**Work required**
Reproduce the listing below exactly, except for its pictures.

**Exercise materials**
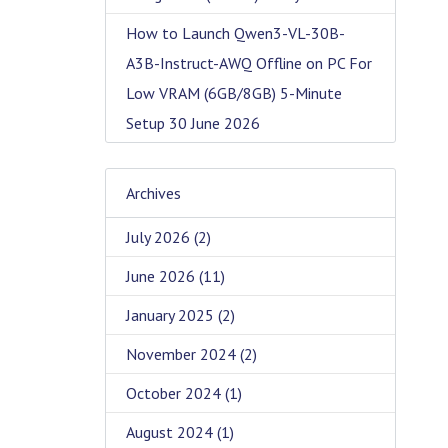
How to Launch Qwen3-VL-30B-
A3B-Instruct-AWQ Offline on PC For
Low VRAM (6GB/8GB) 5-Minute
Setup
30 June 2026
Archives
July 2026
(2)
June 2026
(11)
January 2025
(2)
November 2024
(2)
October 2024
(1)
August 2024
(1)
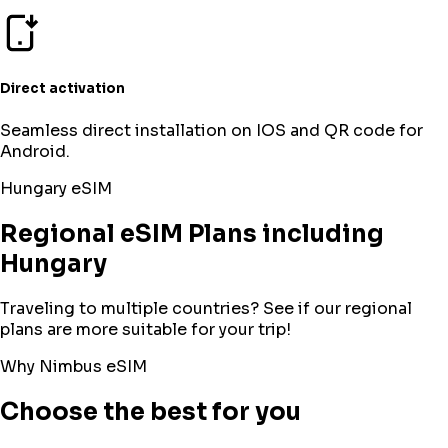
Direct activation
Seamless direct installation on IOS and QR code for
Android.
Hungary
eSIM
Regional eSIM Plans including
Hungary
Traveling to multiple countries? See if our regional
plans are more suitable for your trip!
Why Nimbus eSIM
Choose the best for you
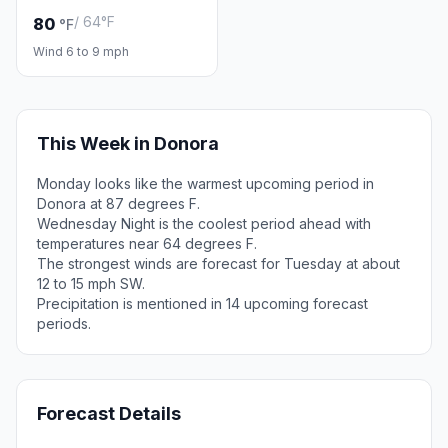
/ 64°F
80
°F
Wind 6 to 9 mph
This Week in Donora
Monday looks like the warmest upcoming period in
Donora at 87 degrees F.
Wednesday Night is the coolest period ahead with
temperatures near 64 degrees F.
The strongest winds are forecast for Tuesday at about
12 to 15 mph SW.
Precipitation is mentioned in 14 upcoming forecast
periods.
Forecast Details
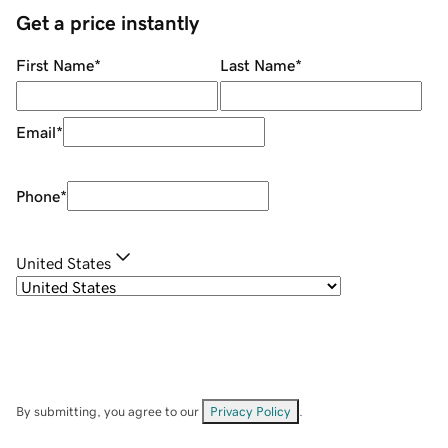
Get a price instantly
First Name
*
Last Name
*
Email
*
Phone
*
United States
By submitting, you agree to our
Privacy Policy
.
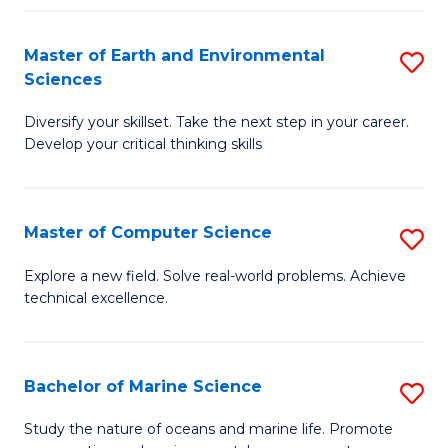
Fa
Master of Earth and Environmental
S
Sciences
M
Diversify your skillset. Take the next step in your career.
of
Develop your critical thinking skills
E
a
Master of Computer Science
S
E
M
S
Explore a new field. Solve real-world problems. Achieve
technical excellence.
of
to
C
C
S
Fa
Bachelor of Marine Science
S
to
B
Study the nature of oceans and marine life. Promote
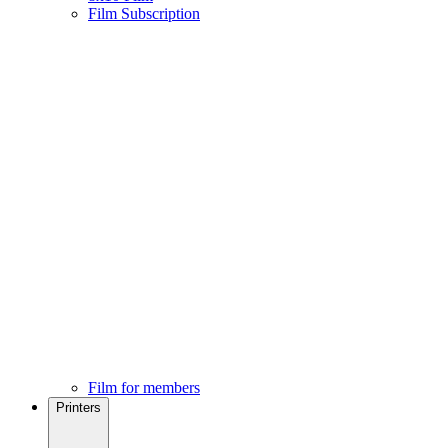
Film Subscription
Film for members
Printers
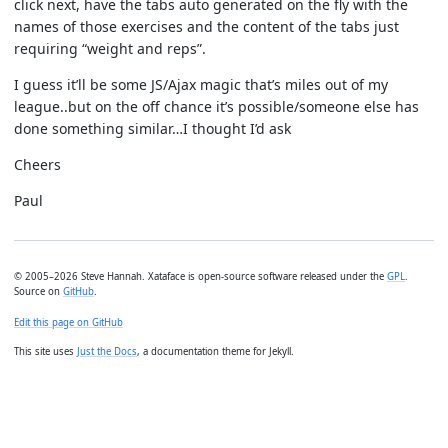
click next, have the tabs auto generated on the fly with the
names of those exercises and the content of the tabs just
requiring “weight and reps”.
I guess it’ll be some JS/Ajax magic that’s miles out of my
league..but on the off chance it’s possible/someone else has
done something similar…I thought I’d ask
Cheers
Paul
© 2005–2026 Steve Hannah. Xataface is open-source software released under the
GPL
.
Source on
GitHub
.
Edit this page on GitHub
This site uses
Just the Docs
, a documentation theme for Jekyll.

**Result**
How to Launch Qwen3-VL-30B-
A3B-Instruct-AWQ Offline on PC For
Low VRAM (6GB/8GB) 5-Minute
Setup
30 June 2026
Archives
July 2026
(2)
June 2026
(11)
January 2025
(2)
November 2024
(2)
October 2024
(1)
August 2024
(1)
Direct activation
Seamless direct installation on IOS and QR code for
Android.
Hungary
eSIM
Regional eSIM Plans including
Hungary
Traveling to multiple countries? See if our regional
plans are more suitable for your trip!
Why Nimbus eSIM
Choose the best for you
/ 64°F
80
°F
Wind 6 to 9 mph
This Week in Donora
Monday looks like the warmest upcoming period in
Donora at 87 degrees F.
Wednesday Night is the coolest period ahead with
temperatures near 64 degrees F.
The strongest winds are forecast for Tuesday at about
12 to 15 mph SW.
Precipitation is mentioned in 14 upcoming forecast
periods.
Forecast Details
Get a price instantly
First Name
*
Last Name
*
Email
*
Phone
*
United States
By submitting, you agree to our
Privacy Policy
.
Fa
Master of Earth and Environmental
S
Sciences
M
Diversify your skillset. Take the next step in your career.
of
Develop your critical thinking skills
E
a
Master of Computer Science
S
E
M
S
Explore a new field. Solve real-world problems. Achieve
technical excellence.
of
to
C
C
S
Fa
Bachelor of Marine Science
S
to
B
Study the nature of oceans and marine life. Promote
Film Subscription
Film for members
Printers
click next, have the tabs auto generated on the fly with the
names of those exercises and the content of the tabs just
requiring “weight and reps”.
I guess it’ll be some JS/Ajax magic that’s miles out of my
league..but on the off chance it’s possible/someone else has
done something similar…I thought I’d ask
Cheers
Paul
© 2005–2026 Steve Hannah. Xataface is open-source software released under the
GPL
.
Source on
GitHub
.
Edit this page on GitHub
This site uses
Just the Docs
, a documentation theme for Jekyll.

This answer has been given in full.